Cette souplesse change énormément la lecture des objectifs. Transporter une antenne au sommet d’une montagne peut devenir une ascension classique, un tunnel en spirale, une rampe bricolée ou une opération de terrassement. Les approches ne sont donc pas seulement dictées par l’itinéraire prévu, mais par l’équipement embarqué et l’inventivité du groupe. La mobilité va dans le même sens. Escalade, plongée, vol plané avec des ailes et exploration de zones sous-marines viennent casser le schéma du simple trajet à pied. Ce n’est pas un détail : quand une mission est chronométrée, disposer de plusieurs manières de traverser un terrain peut faire la différence entre une extraction propre et un drame prévisible. Reste une inquiétude assez logique. Le temps limité peut aussi entrer en conflit avec l’ambiance détendue que vend le jeu. STARSEEKER promet de laisser les joueurs flâner, scanner la faune et faire des bêtises avec leurs outils, mais le compte à rebours risque de transformer chaque détour en léger pincement de stress. Tout dépendra donc de l’équilibrage entre urgence, récompenses et liberté réelle. 

STARSEEKER

Carotte cosmique

L’autre bonne idée de STARSEEKER consiste à faire de ses planètes autre chose que de jolies collines colorées où l’on vient casser des cailloux. La faune peut gêner, aider ou simplement servir de projectile improvisé. Les fameuses créatures en forme de carotte ont déjà fait parler d’elles, parce qu’il est possible de les attraper et de les envoyer valser. L’exploration semble aussi favoriser l’observation plutôt que l’extermination systématique. Scanner les espèces, identifier les plantes dangereuses et comprendre les interactions d’un biome devraient compter autant que tirer sur tout ce qui bouge. Cette approche donne au jeu un ton plus optimiste que beaucoup de productions spatiales récentes : on vient découvrir une planète bizarre, et pas forcément chercher la colonisation par le sang.

STARSEEKER

Le hub de l’ESS Starseeker porte une partie importante de cette promesse.
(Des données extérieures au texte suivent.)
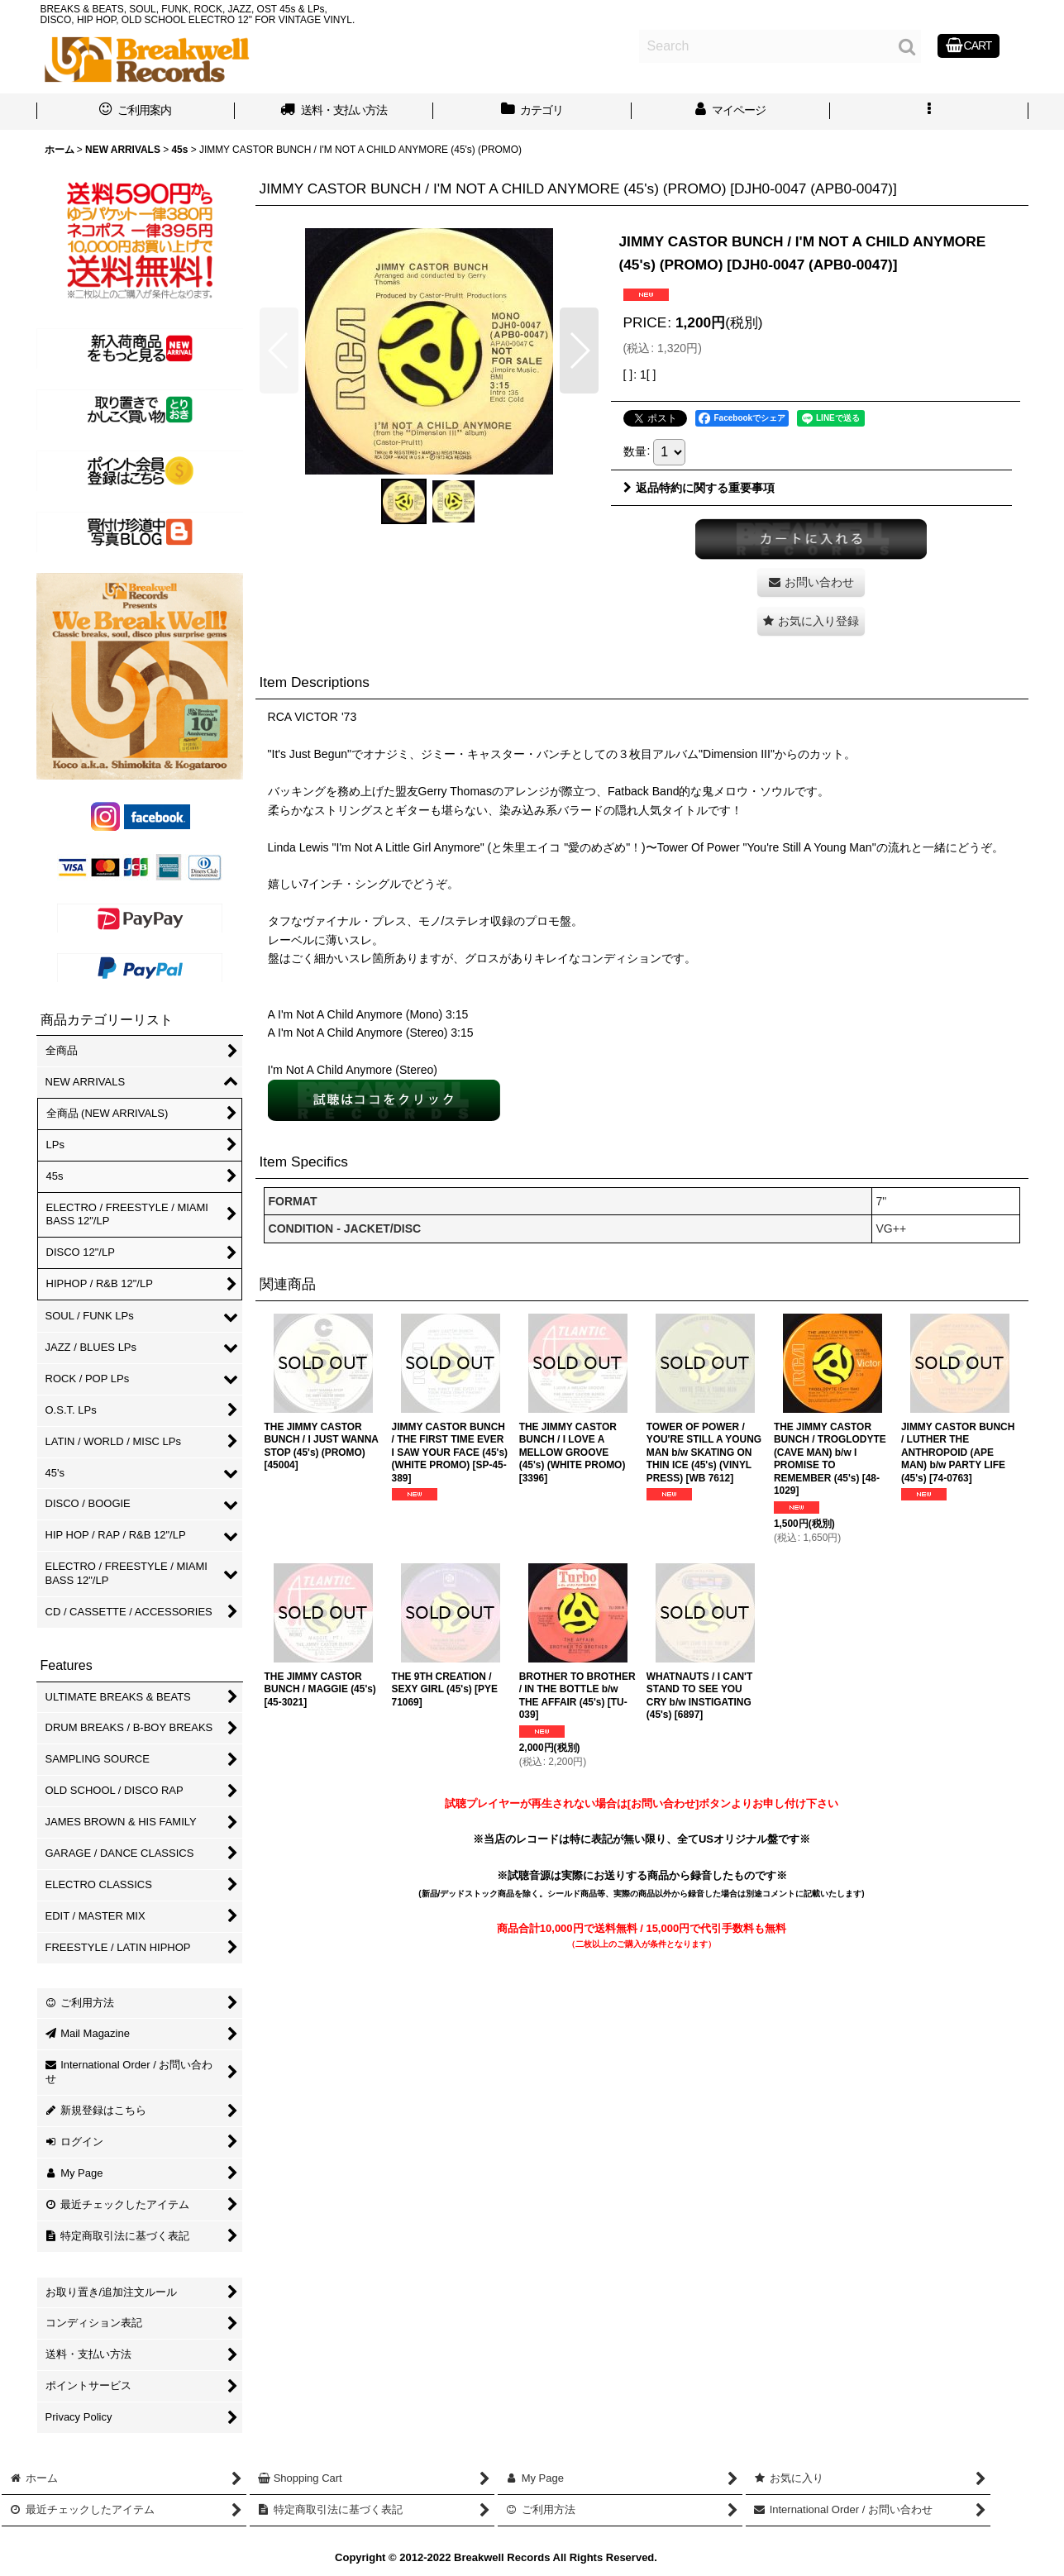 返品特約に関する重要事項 (699, 487)
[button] (929, 111)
Les expéditions individuelles et en escouade alimentent des objectifs communautaires, avec des donneurs de quêtes et des améliorations à débloquer. La progression ne repose donc pas uniquement sur le contenu de son sac à dos, mais aussi sur la sensation de participer à une mission collective. C’est un système qui peut donner du liant à des sessions courtes, à condition que les objectifs ne se réduisent pas à des actions vides de sens.

STARSEEKER

System Era a également évoqué un carnet de progression capable de suivre les habitudes des joueurs : exploration, collecte, recherche ou terraformation. L’idée serait ensuite de proposer des missions davantage adaptées au profil de chacun. Sur le papier, c’est séduisant. Dans les faits, il faudra voir si ce système encourage réellement la variété ou s’il enferme trop vite les joueurs dans le rôle du type qui creuse toujours les tunnels pendant que les autres s’amusent. 

STARSEEKER

Le pari est donc plutôt clair : STARSEEKER veut garder le toucher, les couleurs et l’absurdité sympathique d’Astroneer, mais les placer dans un jeu d’expéditions coopératives plus dense. Il reste encore à vérifier la variété des missions sur la durée, la qualité de la progression et l’intérêt des objectifs communautaires une fois la curiosité passée. L’accès anticipé doit durer environ un an, avec de nouvelles régions, biomes et activités annoncés au fil du développement. Pour l’instant, le voyage a surtout l’air de savoir où il veut aller et c’est pas si mal.